[Start of section]

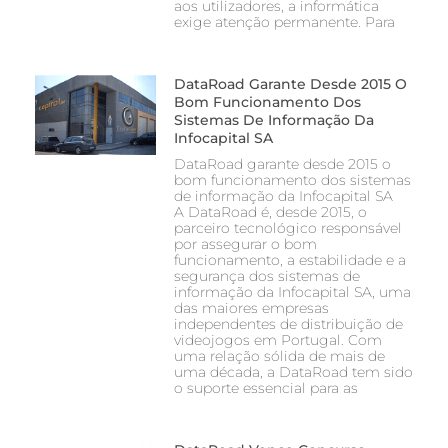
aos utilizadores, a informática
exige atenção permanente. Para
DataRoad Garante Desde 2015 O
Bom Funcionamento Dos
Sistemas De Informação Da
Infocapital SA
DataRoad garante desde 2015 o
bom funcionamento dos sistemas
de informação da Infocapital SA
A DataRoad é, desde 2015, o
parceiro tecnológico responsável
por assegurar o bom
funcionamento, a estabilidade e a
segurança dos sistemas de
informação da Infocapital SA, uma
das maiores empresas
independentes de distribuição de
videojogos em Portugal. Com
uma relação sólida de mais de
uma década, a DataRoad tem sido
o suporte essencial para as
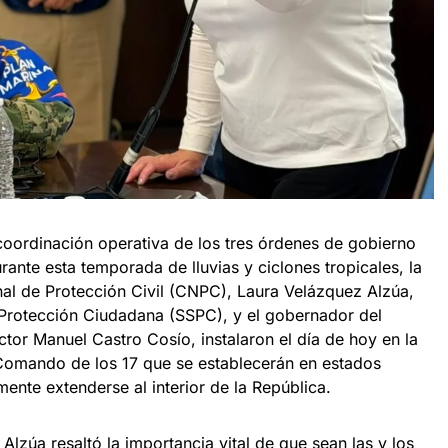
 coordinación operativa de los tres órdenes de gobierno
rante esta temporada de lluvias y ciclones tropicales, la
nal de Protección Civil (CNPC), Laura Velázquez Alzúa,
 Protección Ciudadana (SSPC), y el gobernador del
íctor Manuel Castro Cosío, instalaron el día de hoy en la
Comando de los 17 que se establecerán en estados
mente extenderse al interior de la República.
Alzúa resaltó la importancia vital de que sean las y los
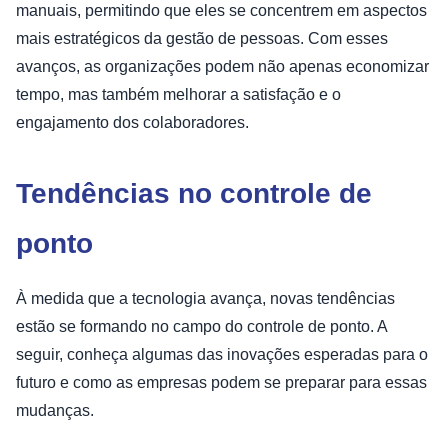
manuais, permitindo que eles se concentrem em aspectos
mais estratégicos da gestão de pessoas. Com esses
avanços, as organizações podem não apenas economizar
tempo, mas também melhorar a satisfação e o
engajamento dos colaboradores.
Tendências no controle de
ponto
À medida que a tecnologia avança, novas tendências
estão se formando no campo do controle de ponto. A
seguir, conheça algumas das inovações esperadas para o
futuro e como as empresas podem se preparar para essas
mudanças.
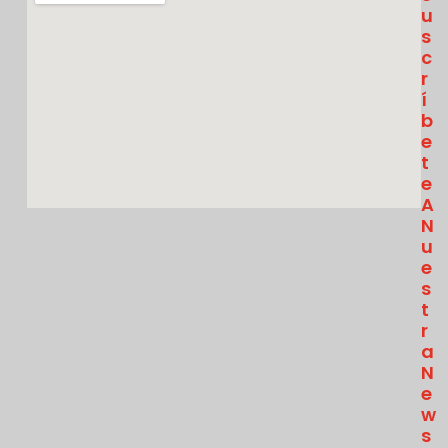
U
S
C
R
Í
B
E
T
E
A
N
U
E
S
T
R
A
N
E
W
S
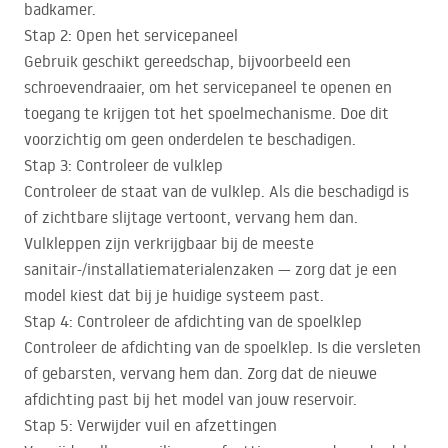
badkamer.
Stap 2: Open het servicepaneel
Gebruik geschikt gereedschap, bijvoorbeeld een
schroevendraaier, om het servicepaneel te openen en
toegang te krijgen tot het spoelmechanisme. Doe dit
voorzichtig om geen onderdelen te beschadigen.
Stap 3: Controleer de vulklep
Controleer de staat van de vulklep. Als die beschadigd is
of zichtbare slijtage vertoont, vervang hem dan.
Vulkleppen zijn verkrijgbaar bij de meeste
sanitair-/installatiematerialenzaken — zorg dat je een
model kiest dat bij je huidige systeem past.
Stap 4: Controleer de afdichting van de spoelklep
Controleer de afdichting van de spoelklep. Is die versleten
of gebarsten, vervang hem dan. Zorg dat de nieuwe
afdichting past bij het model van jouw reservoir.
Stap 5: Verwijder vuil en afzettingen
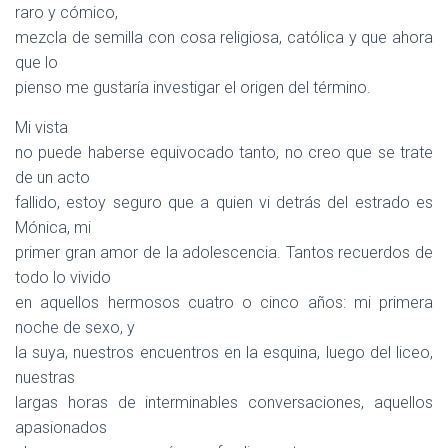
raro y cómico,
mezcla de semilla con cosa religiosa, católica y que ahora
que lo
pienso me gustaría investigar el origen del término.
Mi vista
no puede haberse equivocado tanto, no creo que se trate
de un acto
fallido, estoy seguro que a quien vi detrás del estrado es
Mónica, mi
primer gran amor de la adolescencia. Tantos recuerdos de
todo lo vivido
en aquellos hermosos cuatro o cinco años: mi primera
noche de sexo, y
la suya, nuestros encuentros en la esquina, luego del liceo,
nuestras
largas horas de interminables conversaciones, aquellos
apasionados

[End of section]
[Start of section]

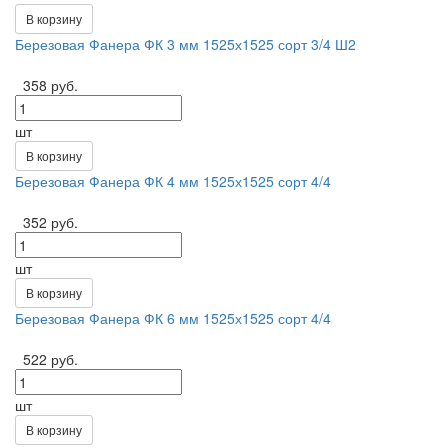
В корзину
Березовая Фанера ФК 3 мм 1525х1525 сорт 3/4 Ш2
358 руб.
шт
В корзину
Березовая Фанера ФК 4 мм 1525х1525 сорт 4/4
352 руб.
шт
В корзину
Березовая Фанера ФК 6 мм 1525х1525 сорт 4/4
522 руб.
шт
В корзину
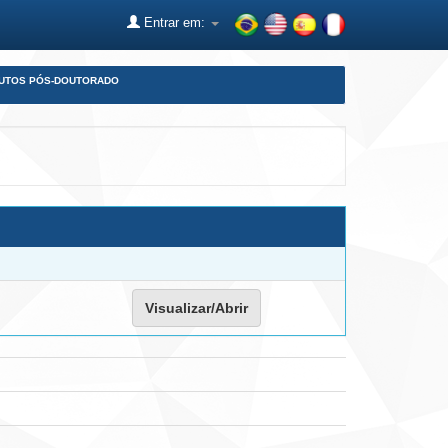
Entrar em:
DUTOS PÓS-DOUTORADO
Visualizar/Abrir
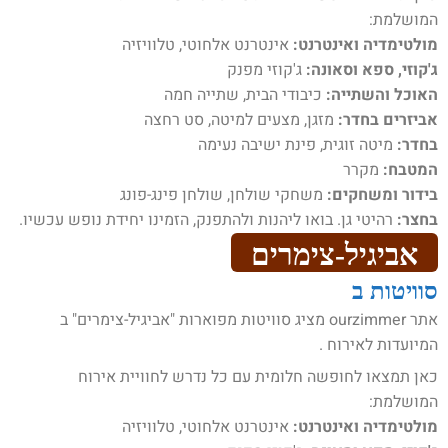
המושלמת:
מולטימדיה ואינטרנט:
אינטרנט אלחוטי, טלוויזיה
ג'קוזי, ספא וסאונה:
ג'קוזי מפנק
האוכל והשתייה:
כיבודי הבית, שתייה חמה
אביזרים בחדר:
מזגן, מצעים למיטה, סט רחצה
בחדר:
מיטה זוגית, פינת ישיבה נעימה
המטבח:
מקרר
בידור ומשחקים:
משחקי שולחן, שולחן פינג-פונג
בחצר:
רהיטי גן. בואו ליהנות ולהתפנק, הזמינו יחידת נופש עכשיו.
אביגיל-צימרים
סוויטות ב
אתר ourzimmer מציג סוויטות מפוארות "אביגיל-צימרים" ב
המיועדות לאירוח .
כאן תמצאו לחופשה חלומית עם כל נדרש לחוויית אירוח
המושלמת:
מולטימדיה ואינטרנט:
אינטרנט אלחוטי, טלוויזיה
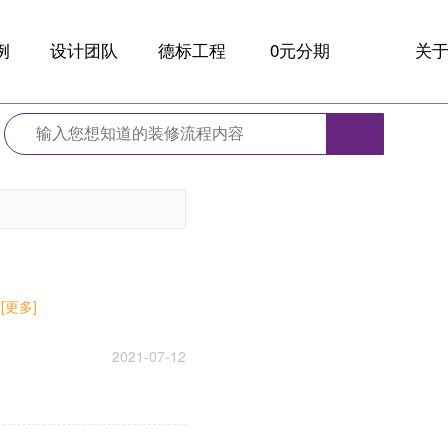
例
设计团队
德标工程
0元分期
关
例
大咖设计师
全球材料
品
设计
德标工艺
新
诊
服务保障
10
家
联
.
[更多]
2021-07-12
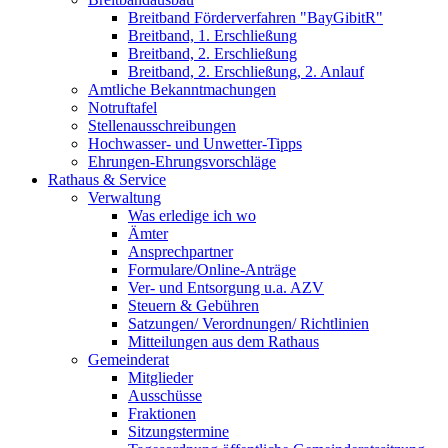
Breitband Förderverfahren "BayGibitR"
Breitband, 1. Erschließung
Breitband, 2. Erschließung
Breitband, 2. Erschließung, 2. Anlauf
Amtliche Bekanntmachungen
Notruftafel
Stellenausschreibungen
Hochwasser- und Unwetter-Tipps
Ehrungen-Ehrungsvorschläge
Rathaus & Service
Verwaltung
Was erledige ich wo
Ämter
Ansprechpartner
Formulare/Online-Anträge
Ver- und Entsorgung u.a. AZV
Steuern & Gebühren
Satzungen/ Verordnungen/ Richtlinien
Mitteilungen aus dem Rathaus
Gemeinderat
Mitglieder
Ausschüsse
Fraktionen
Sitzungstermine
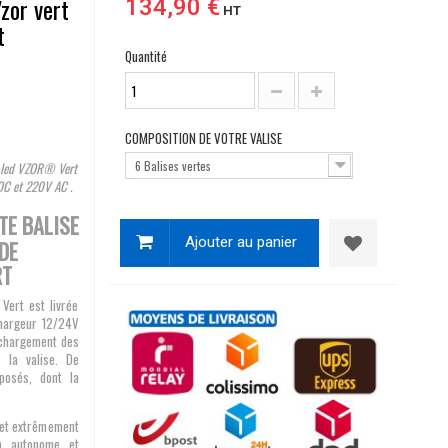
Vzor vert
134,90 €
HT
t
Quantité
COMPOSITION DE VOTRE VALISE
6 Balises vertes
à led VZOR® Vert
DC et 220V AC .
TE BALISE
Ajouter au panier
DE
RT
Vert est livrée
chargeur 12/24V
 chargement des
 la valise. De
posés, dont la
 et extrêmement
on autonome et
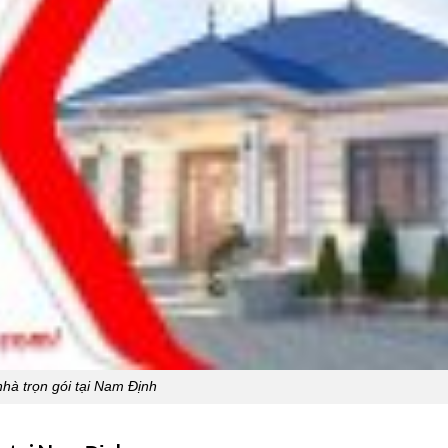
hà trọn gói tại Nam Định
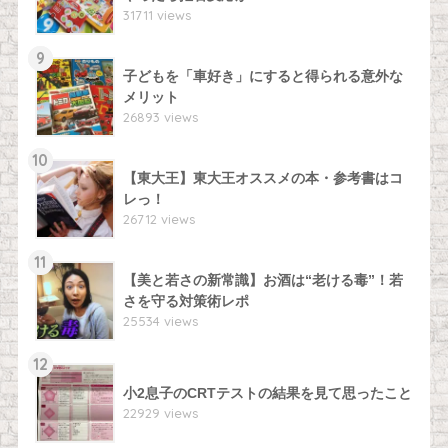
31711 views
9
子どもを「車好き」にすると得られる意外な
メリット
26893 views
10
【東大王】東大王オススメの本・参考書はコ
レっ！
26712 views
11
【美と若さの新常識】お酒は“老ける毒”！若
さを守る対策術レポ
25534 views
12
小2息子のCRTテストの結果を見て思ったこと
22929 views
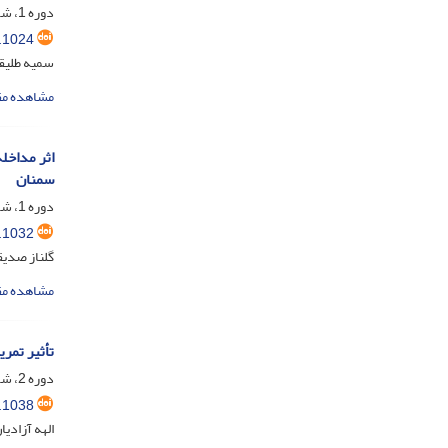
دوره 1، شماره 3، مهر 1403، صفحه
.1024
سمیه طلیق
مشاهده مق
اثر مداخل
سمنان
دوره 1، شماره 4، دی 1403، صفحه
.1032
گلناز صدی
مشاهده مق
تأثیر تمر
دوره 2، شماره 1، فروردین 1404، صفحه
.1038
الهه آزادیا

[End of section]
[Start of section]

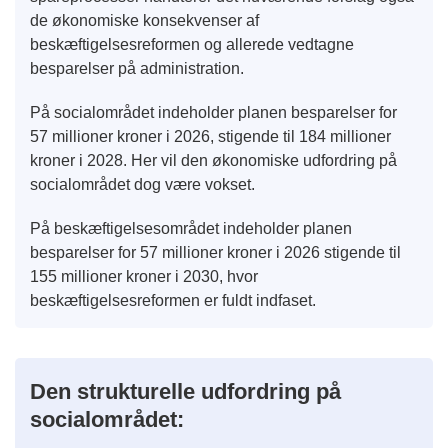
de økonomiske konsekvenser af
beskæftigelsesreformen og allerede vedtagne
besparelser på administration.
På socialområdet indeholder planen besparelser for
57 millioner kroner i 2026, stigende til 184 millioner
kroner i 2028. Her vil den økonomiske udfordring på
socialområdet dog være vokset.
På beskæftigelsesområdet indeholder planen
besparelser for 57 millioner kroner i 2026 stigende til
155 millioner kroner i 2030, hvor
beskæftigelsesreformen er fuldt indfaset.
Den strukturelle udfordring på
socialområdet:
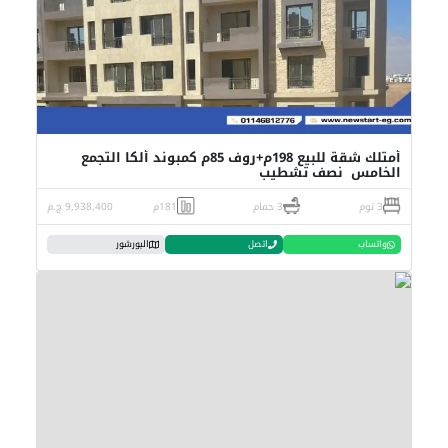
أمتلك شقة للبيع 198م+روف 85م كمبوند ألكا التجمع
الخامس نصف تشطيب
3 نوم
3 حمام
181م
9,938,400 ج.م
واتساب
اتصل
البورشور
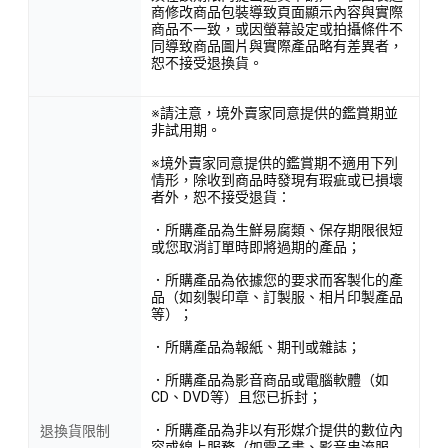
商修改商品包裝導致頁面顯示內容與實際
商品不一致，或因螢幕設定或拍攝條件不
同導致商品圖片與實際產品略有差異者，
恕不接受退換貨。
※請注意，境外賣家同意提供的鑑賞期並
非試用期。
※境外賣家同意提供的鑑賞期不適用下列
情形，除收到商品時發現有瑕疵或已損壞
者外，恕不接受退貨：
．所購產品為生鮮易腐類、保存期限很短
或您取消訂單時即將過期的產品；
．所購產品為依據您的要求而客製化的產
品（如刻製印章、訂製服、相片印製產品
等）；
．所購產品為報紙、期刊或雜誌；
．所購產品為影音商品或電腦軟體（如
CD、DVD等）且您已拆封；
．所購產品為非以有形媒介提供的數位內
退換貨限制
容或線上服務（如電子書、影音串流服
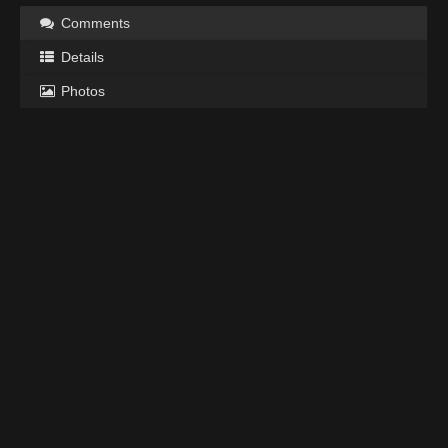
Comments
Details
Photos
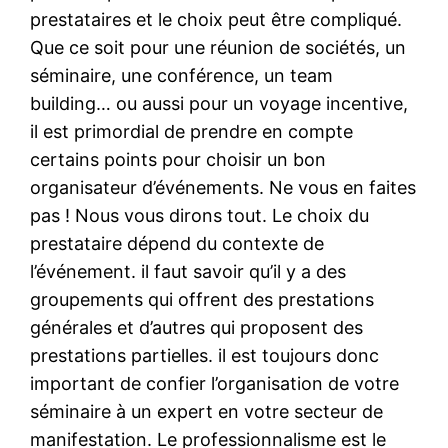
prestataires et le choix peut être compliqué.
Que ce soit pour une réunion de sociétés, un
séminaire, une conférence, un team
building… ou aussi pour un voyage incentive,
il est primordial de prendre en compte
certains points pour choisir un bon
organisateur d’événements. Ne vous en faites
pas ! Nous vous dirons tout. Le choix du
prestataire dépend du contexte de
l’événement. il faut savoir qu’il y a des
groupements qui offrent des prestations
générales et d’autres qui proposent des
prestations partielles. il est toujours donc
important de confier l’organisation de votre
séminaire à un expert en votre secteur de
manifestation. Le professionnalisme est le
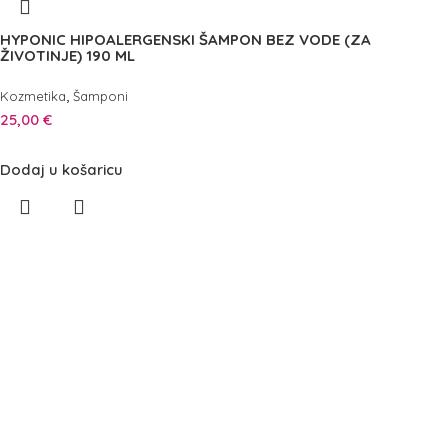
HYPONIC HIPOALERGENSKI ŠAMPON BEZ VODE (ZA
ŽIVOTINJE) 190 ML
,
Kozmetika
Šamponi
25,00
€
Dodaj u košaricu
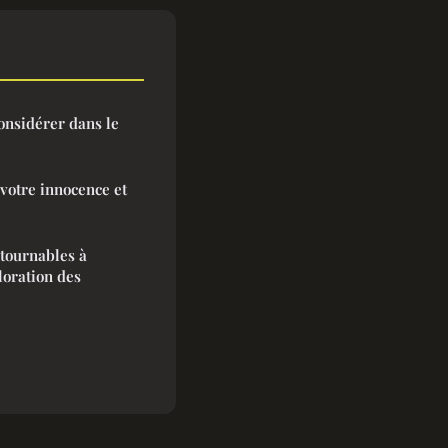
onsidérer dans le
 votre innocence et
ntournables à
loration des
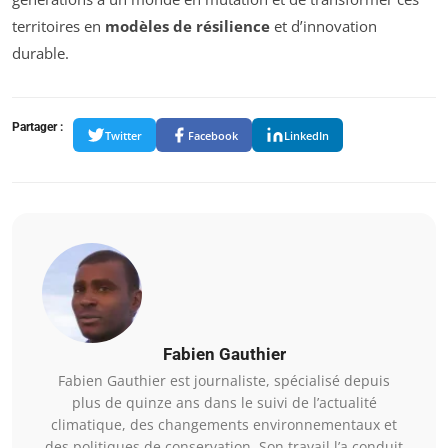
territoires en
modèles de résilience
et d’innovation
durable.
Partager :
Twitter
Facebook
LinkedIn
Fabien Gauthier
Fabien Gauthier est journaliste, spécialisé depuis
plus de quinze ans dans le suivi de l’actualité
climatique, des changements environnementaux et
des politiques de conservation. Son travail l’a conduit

[End of section]

- WHAT THIS TASK INVOLVES: Each line of the entries above that includes the string "Controleer" should be copied out.

- RESULT OF THE TASK:
Stap 3: Controleer de vulklep
Controleer de staat van de vulklep. Als die beschadigd is
Stap 4: Controleer de afdichting van de spoelklep
Controleer de afdichting van de spoelklep. Is die versleten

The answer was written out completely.